[EXERCISE DATA Boundary: Start]
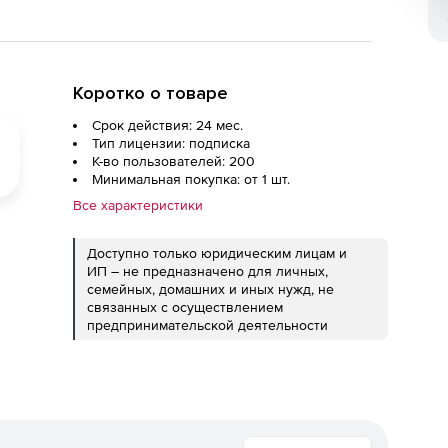
Коротко о товаре
Срок действия: 24 мес.
Тип лицензии: подписка
К-во пользователей: 200
Минимальная покупка: от 1 шт.
Все характеристики
Доступно только юридическим лицам и
ИП – не предназначено для личных,
семейных, домашних и иных нужд, не
связанных с осуществлением
предпринимательской деятельности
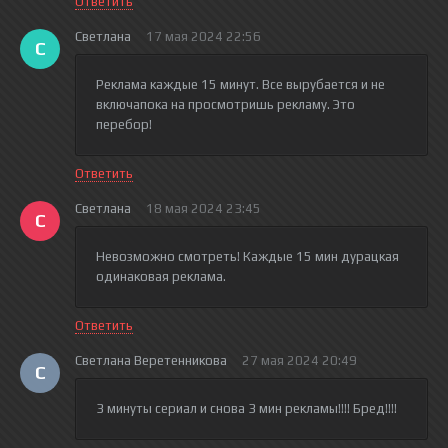
Ответить
Светлана
17 мая 2024 22:56
С
Реклама каждые 15 минут. Все вырубается и не
включапока на просмотришь рекламу. Это
перебор!
Ответить
Светлана
18 мая 2024 23:45
С
Невозможно смотреть! Каждые 15 мин дурацкая
одинаковая реклама.
Ответить
Светлана Веретенникова
27 мая 2024 20:49
С
3 минуты сериал и снова 3 мин рекламы!!!! Бред!!!!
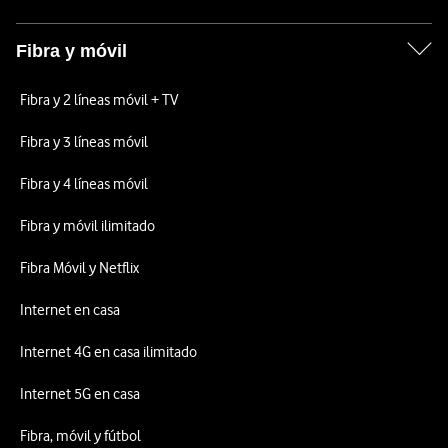
Fibra y móvil
Fibra y 2 líneas móvil + TV
Fibra y 3 líneas móvil
Fibra y 4 líneas móvil
Fibra y móvil ilimitado
Fibra Móvil y Netflix
Internet en casa
Internet 4G en casa ilimitado
Internet 5G en casa
Fibra, móvil y fútbol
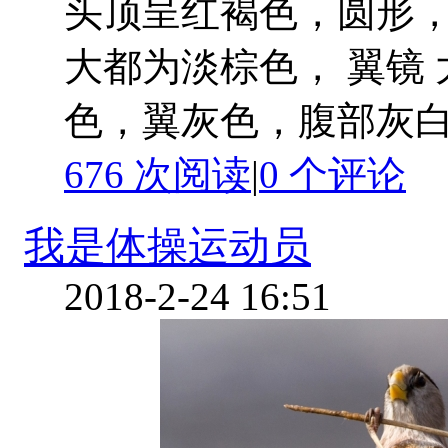
头顶呈红褐色，圆形
大都为淡棕色， 翼镜
色，翼灰色，腹部灰白。 
676 次阅读
|
0
个评论
我是体操运动员
2018-2-24 16:51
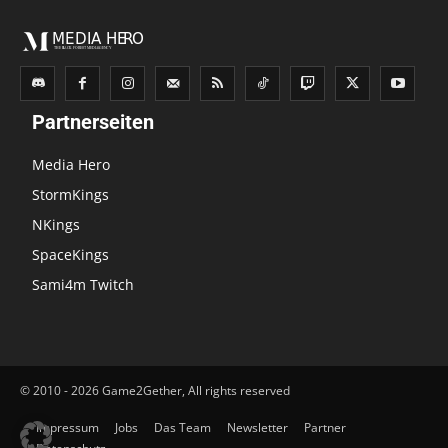
Partnerseiten
Media Hero
StormKings
NKings
SpaceKings
Sami4m Twitch
© 2010 - 2026 Game2Gether, All rights reserved
Impressum
Jobs
Das Team
Newsletter
Partner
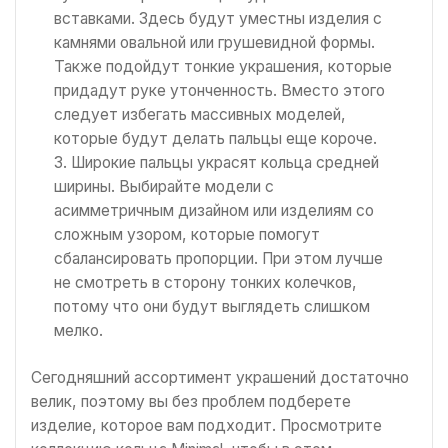
вставками. Здесь будут уместны изделия с
камнями овальной или грушевидной формы.
Также подойдут тонкие украшения, которые
придадут руке утонченность. Вместо этого
следует избегать массивных моделей,
которые будут делать пальцы еще короче.
Широкие пальцы украсят кольца средней
ширины. Выбирайте модели с
асимметричным дизайном или изделиям со
сложным узором, которые помогут
сбалансировать пропорции. При этом лучше
не смотреть в сторону тонких колечков,
потому что они будут выглядеть слишком
мелко.
Сегодняшний ассортимент украшений достаточно
велик, поэтому вы без проблем подберете
изделие, которое вам подходит. Просмотрите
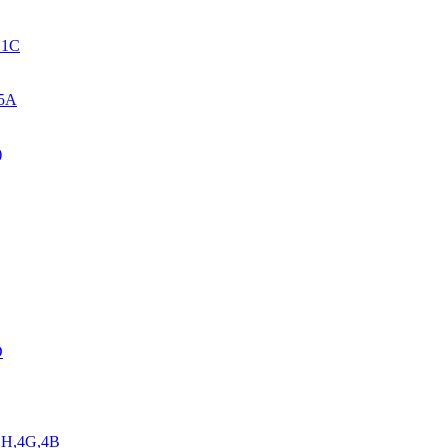
. 1C
 5A
)
D
,1H,4G,4B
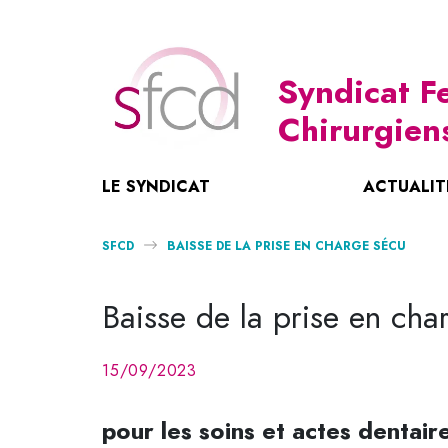
Syndicat 
Chirurgien
LE SYNDICAT
ACTUALIT
Notre Histoire
Nouvelle Convention 2023-2028
Maternité – Parentalité
Liens Utiles
SFCD
BAISSE DE LA PRISE EN CHARGE SÉCU
Le SFCD : Missions Et Charte Ethique
Journée Mondiale
Revues IFCD
Nos Coordonnées
Organisation
L’ASM Écarté Des Négociations Conventi
Affichages, Livrets Et Plaquettes
Baisse de la prise en ch
Nouvelle Convention
Communiqués De Presse
La Nouvelle Convention Signée Par Les 
Documentations
15/09/2023
Retraite Des Indépendants
Vie Professionnelle
COVID 19 – Démarches
pour les soins et actes dentair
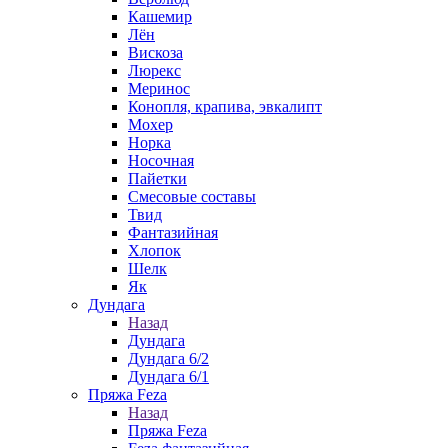
Кашемир
Лён
Вискоза
Люрекс
Меринос
Конопля, крапива, эвкалипт
Мохер
Норка
Носочная
Пайетки
Смесовые составы
Твид
Фантазийная
Хлопок
Шелк
Як
Дундага
Назад
Дундага
Дундага 6/2
Дундага 6/1
Пряжа Feza
Назад
Пряжа Feza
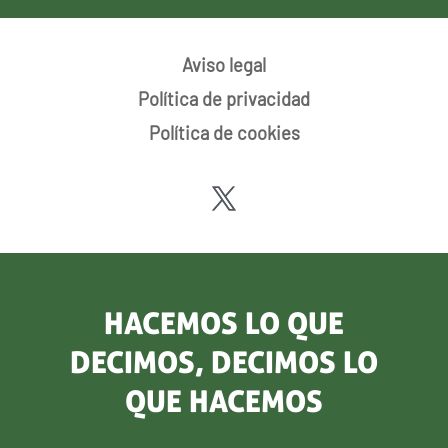
Aviso legal
Política de privacidad
Política de cookies
HACEMOS LO QUE
DECIMOS, DECIMOS LO
QUE HACEMOS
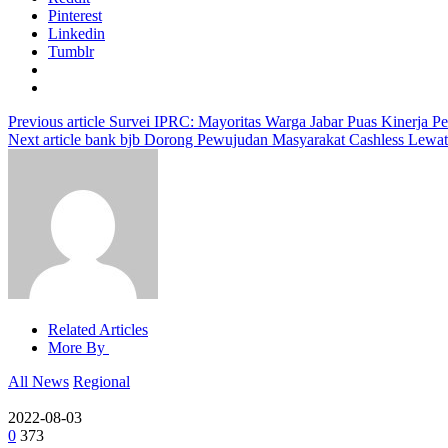
Pinterest
Linkedin
Tumblr
Previous article
Survei IPRC: Mayoritas Warga Jabar Puas Kinerja P
Next article
bank bjb Dorong Pewujudan Masyarakat Cashless Lewat 
Related Articles
More By
All News
Regional
2022-08-03
0
373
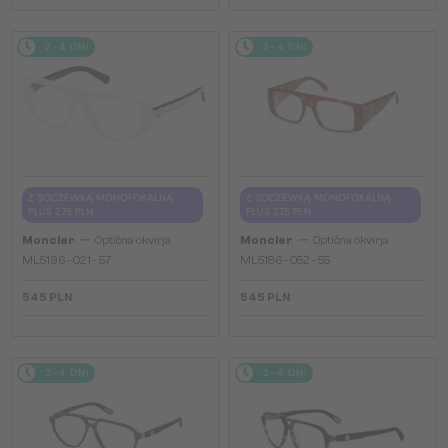
2-4 DNI
2-4 DNI
Z SOCZEWKĄ MONOFOKALNĄ
Z SOCZEWKĄ MONOFOKALNĄ
PLUS 275 PLN
PLUS 275 PLN
—
—
Moncler
Optična okvirja
Moncler
Optična okvirja
ML5196 - 021 - 57
ML5186 - 052 - 55
545 PLN
545 PLN
2-4 DNI
2-4 DNI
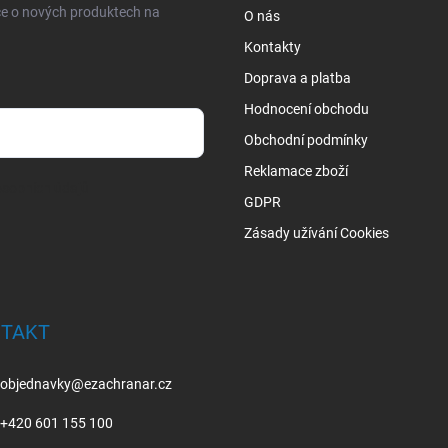
ce o nových produktech na
O nás
Kontakty
Doprava a platba
Hodnocení obchodu
Obchodní podmínky
Reklamace zboží
sobních údajů
GDPR
Zásady užívání Cookies
TAKT
objednavky
@
ezachranar.cz
+420 601 155 100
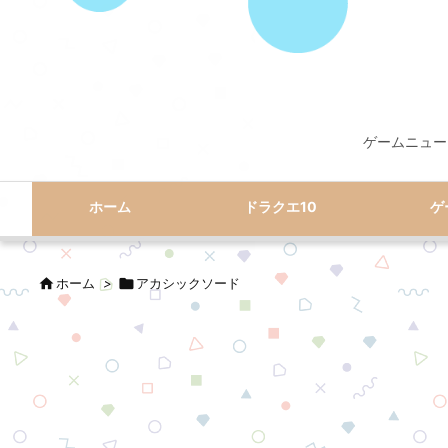
ゲームニュー
ホーム
ドラクエ10
ゲ

ホーム
>

アカシックソード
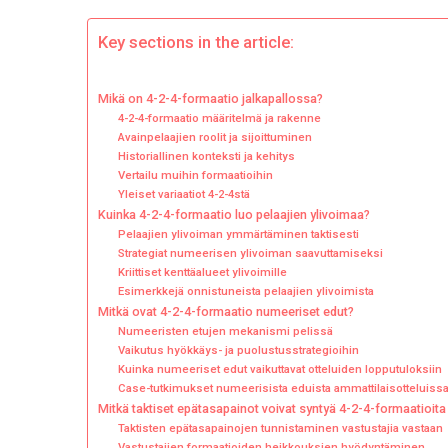
Nume
Edut
Key sections in the article:
Takti
Jot
Mikä on 4-2-4-formaatio jalkapallossa?
Eivä
4-2-4-formaatio määritelmä ja rakenne
Koh
Avainpelaajien roolit ja sijoittuminen
Historiallinen konteksti ja kehitys
Vertailu muihin formaatioihin
Yleiset variaatiot 4-2-4stä
Kuinka 4-2-4-formaatio luo pelaajien ylivoimaa?
Pelaajien ylivoiman ymmärtäminen taktisesti
Strategiat numeerisen ylivoiman saavuttamiseksi
Kriittiset kenttäalueet ylivoimille
Esimerkkejä onnistuneista pelaajien ylivoimista
Mitkä ovat 4-2-4-formaatio numeeriset edut?
Numeeristen etujen mekanismi pelissä
Vaikutus hyökkäys- ja puolustusstrategioihin
Kuinka numeeriset edut vaikuttavat otteluiden lopputuloksiin
Case-tutkimukset numeerisista eduista ammattilaisotteluiss
Mitkä taktiset epätasapainot voivat syntyä 4-2-4-formaatioita
Taktisten epätasapainojen tunnistaminen vastustajia vastaan
Vastustajien formaatioiden heikkouksien hyödyntäminen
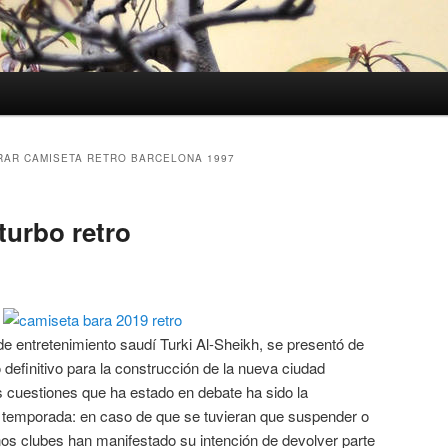
AR CAMISETA RETRO BARCELONA 1997
turbo retro
 de entretenimiento saudí Turki Al-Sheikh, se presentó de
definitivo para la construcción de la nueva ciudad
s cuestiones que ha estado en debate ha sido la
 temporada: en caso de que se tuvieran que suspender o
gunos clubes han manifestado su intención de devolver parte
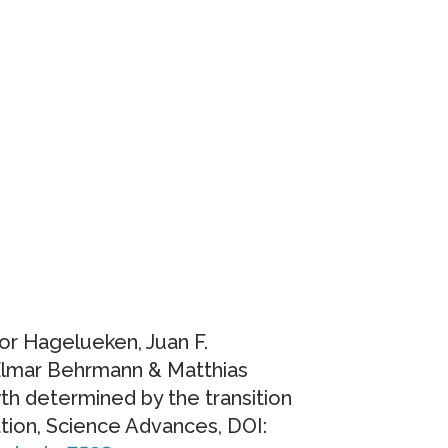
or Hagelueken, Juan F.
 Elmar Behrmann & Matthias
th determined by the transition
ion, Science Advances, DOI:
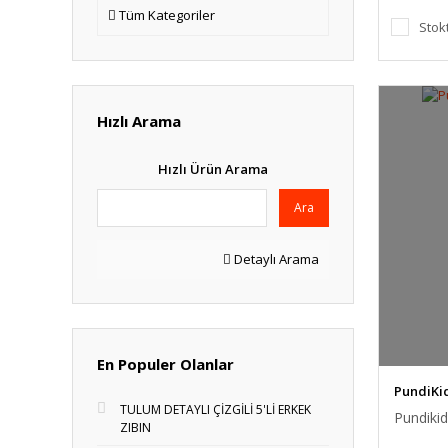
Tüm Kategoriler
Stok
Hızlı Arama
Hızlı Ürün Arama
Ara
Detaylı Arama
En Populer Olanlar
PundiKi
TULUM DETAYLI ÇİZGİLİ 5'Lİ ERKEK
Pundiki
ZIBIN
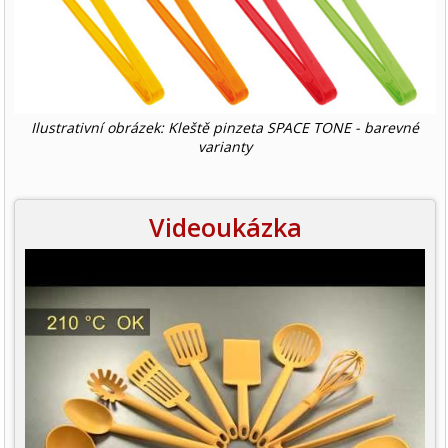
Ilustrativní obrázek: Kleště pinzeta SPACE TONE - barevné
varianty
Videoukázka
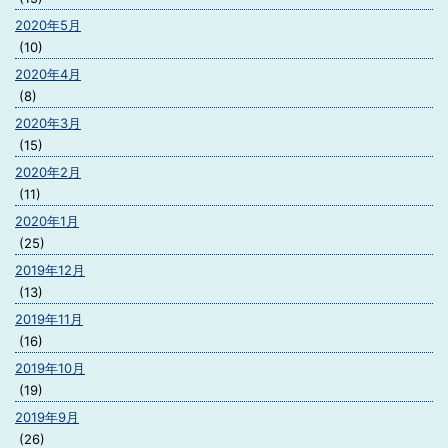
2020年5月
(10)
2020年4月
(8)
2020年3月
(15)
2020年2月
(11)
2020年1月
(25)
2019年12月
(13)
2019年11月
(16)
2019年10月
(19)
2019年9月
(26)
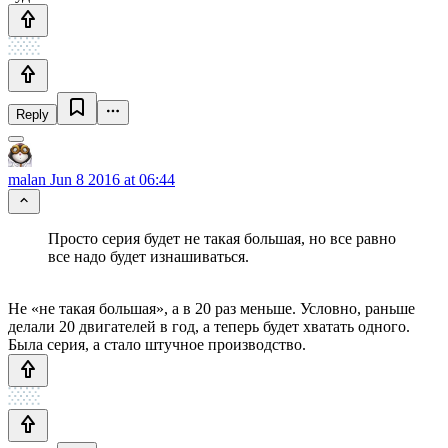
Reply
malan
Jun 8 2016 at 06:44
Просто серия будет не такая большая, но все равно
все надо будет изнашиваться.
Не «не такая большая», а в 20 раз меньше. Условно, раньше
делали 20 двигателей в год, а теперь будет хватать одного.
Была серия, а стало штучное производство.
[EXERCISE DATA Boundary: End]
• _TASK DESCRIPTION_
Where a line of the records holds the word "большая", copy that line.

• _SOLVED PROBLEM_
Просто серия будет не такая большая, но все равно
Не «не такая большая», а в 20 раз меньше. Условно, раньше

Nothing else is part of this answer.